◆ **DATA FOR THIS EXERCISE**
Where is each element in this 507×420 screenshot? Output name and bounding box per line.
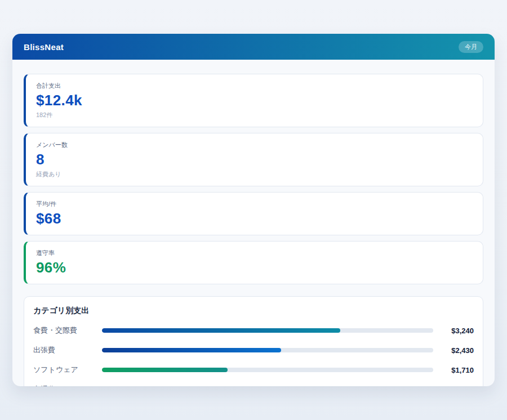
- stat-card-compliance-rate: 遵守率 96%: [24, 241, 483, 284]
- category-row: ソフトウェア $1,710: [33, 365, 474, 375]
- stat-label: 合計支出: [36, 82, 473, 90]
- stat-card-total-spend: 合計支出 $12.4k 182件: [24, 74, 483, 127]
- category-amount: $1,710: [440, 366, 474, 374]
- stat-sub: 182件: [36, 111, 473, 119]
- stat-card-member-count: メンバー数 8 経費あり: [24, 133, 483, 186]
- category-amount: $2,430: [440, 346, 474, 355]
- category-card-title: カテゴリ別支出: [33, 306, 474, 316]
- category-breakdown-card: カテゴリ別支出 食費・交際費 $3,240 出張費 $2,430 ソフトウェア: [24, 296, 483, 386]
- category-bar-fill: [102, 348, 281, 352]
- category-row: 出張費 $2,430: [33, 345, 474, 355]
- category-amount: $3,240: [440, 327, 474, 335]
- stat-value: $12.4k: [36, 92, 473, 109]
- category-row: 食費・交際費 $3,240: [33, 325, 474, 336]
- category-bar-track: [102, 328, 433, 333]
- stat-value: $68: [36, 210, 473, 227]
- stat-card-average-per-item: 平均/件 $68: [24, 192, 483, 235]
- stat-sub: 経費あり: [36, 170, 473, 178]
- dashboard-panel: BlissNeat 今月 合計支出 $12.4k 182件 メンバー数 8 経費…: [12, 34, 495, 386]
- category-amount: $1,260: [440, 386, 474, 387]
- period-badge: 今月: [459, 41, 483, 53]
- category-bar-fill: [102, 368, 228, 372]
- category-row: 交通費 $1,260: [33, 385, 474, 386]
- category-label: 交通費: [33, 385, 102, 386]
- category-bar-track: [102, 368, 433, 372]
- category-bar-fill: [102, 328, 340, 333]
- stat-label: メンバー数: [36, 141, 473, 149]
- category-label: ソフトウェア: [33, 365, 102, 375]
- stat-value: 8: [36, 151, 473, 168]
- stat-label: 平均/件: [36, 200, 473, 208]
- app-header: BlissNeat 今月: [12, 34, 495, 60]
- category-label: 食費・交際費: [33, 325, 102, 336]
- stat-label: 遵守率: [36, 249, 473, 257]
- app-title: BlissNeat: [24, 42, 64, 52]
- category-label: 出張費: [33, 345, 102, 355]
- stat-value: 96%: [36, 259, 473, 276]
- category-bar-track: [102, 348, 433, 352]
- dashboard-content: 合計支出 $12.4k 182件 メンバー数 8 経費あり 平均/件 $68 遵…: [12, 60, 495, 386]
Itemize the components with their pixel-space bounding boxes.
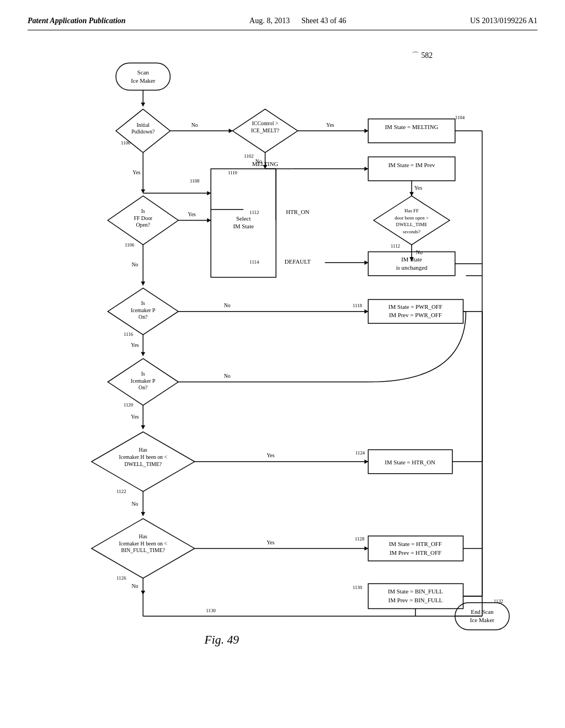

◆ **TASK DETAILS**
The reply must contain every entry above, exactly as written, and none of the pictures.

◆ **WORKED SOLUTION**
Where is each element in this 507×420 screenshot? Output name and bounding box per line.
- stat-card-compliance-rate: 遵守率 96%: [24, 241, 483, 284]
- category-row: ソフトウェア $1,710: [33, 365, 474, 375]
- stat-label: 合計支出: [36, 82, 473, 90]
- stat-card-total-spend: 合計支出 $12.4k 182件: [24, 74, 483, 127]
- category-amount: $1,710: [440, 366, 474, 374]
- stat-sub: 182件: [36, 111, 473, 119]
- stat-card-member-count: メンバー数 8 経費あり: [24, 133, 483, 186]
- category-amount: $2,430: [440, 346, 474, 355]
- category-card-title: カテゴリ別支出: [33, 306, 474, 316]
- category-breakdown-card: カテゴリ別支出 食費・交際費 $3,240 出張費 $2,430 ソフトウェア: [24, 296, 483, 386]
- category-bar-fill: [102, 348, 281, 352]
- category-row: 出張費 $2,430: [33, 345, 474, 355]
- category-amount: $3,240: [440, 327, 474, 335]
- stat-value: $12.4k: [36, 92, 473, 109]
- category-row: 食費・交際費 $3,240: [33, 325, 474, 336]
- category-bar-track: [102, 328, 433, 333]
- stat-value: $68: [36, 210, 473, 227]
- stat-card-average-per-item: 平均/件 $68: [24, 192, 483, 235]
- stat-sub: 経費あり: [36, 170, 473, 178]
- dashboard-panel: BlissNeat 今月 合計支出 $12.4k 182件 メンバー数 8 経費…: [12, 34, 495, 386]
- category-amount: $1,260: [440, 386, 474, 387]
- period-badge: 今月: [459, 41, 483, 53]
- category-bar-fill: [102, 368, 228, 372]
- category-row: 交通費 $1,260: [33, 385, 474, 386]
- category-label: 交通費: [33, 385, 102, 386]
- category-bar-track: [102, 368, 433, 372]
- category-bar-fill: [102, 328, 340, 333]
- stat-label: メンバー数: [36, 141, 473, 149]
- category-label: ソフトウェア: [33, 365, 102, 375]
- stat-value: 8: [36, 151, 473, 168]
- stat-label: 平均/件: [36, 200, 473, 208]
- app-header: BlissNeat 今月: [12, 34, 495, 60]
- category-label: 食費・交際費: [33, 325, 102, 336]
- stat-label: 遵守率: [36, 249, 473, 257]
- app-title: BlissNeat: [24, 42, 64, 52]
- category-label: 出張費: [33, 345, 102, 355]
- stat-value: 96%: [36, 259, 473, 276]
- category-bar-track: [102, 348, 433, 352]
- dashboard-content: 合計支出 $12.4k 182件 メンバー数 8 経費あり 平均/件 $68 遵…: [12, 60, 495, 386]
Itemize the components with their pixel-space bounding boxes.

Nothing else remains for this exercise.